::: DATA SECTION
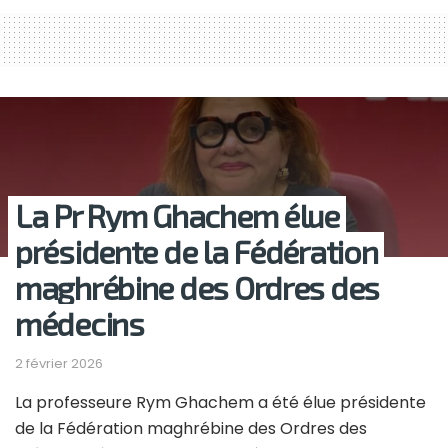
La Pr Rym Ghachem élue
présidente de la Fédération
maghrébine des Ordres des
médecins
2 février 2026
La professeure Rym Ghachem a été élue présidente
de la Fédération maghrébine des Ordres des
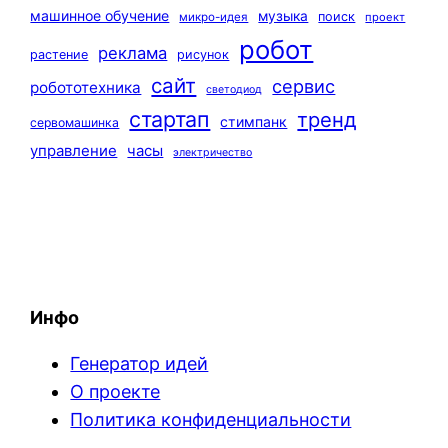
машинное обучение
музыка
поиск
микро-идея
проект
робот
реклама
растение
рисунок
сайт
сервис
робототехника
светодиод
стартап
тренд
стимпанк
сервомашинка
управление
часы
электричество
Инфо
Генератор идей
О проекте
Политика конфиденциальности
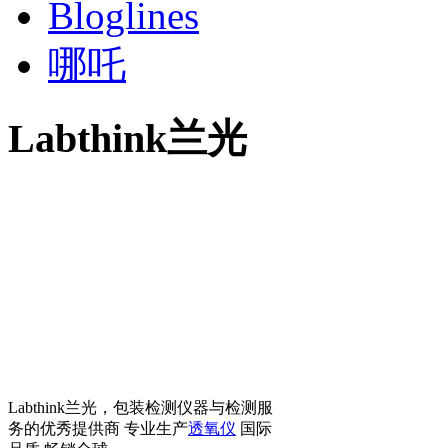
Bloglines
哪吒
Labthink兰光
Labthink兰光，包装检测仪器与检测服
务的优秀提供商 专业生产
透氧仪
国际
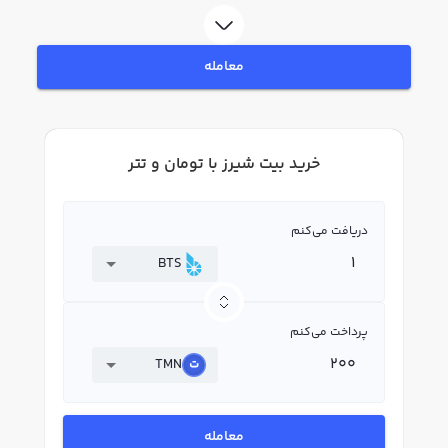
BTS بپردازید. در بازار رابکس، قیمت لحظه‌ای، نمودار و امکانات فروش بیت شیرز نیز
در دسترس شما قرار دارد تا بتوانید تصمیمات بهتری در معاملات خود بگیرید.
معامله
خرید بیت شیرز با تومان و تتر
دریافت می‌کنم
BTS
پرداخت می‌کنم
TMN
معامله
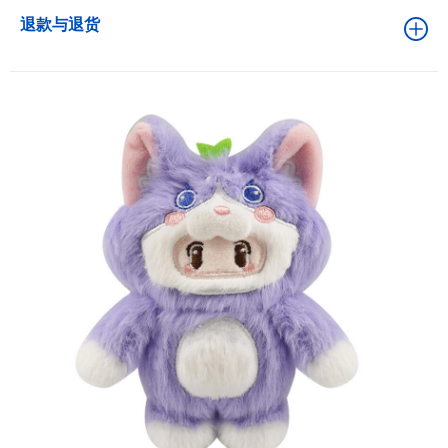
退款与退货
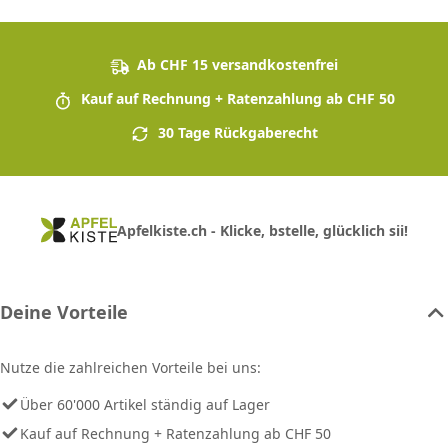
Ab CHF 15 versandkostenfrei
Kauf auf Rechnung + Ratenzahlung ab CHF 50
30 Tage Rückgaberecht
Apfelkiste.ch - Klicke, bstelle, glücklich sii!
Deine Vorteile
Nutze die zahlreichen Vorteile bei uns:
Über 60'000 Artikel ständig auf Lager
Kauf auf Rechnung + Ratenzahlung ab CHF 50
::::::
WORK TASK: Pictures in the entries do not go into the copy. Print only the lines starting at the one containing "de la Fédération maghrébine des Ordres des" and ending at the one containing "Labthink兰光，包装检测仪器与检测服", exactly as they appear.

TASK ANSWER:
de la Fédération maghrébine des Ordres des
машинное обучение
музыка
поиск
микро-идея
проект
робот
реклама
растение
рисунок
сайт
сервис
робототехника
светодиод
стартап
тренд
стимпанк
сервомашинка
управление
часы
электричество
Инфо
Генератор идей
О проекте
Политика конфиденциальности
Bloglines
哪吒
Labthink兰光
Labthink兰光，包装检测仪器与检测服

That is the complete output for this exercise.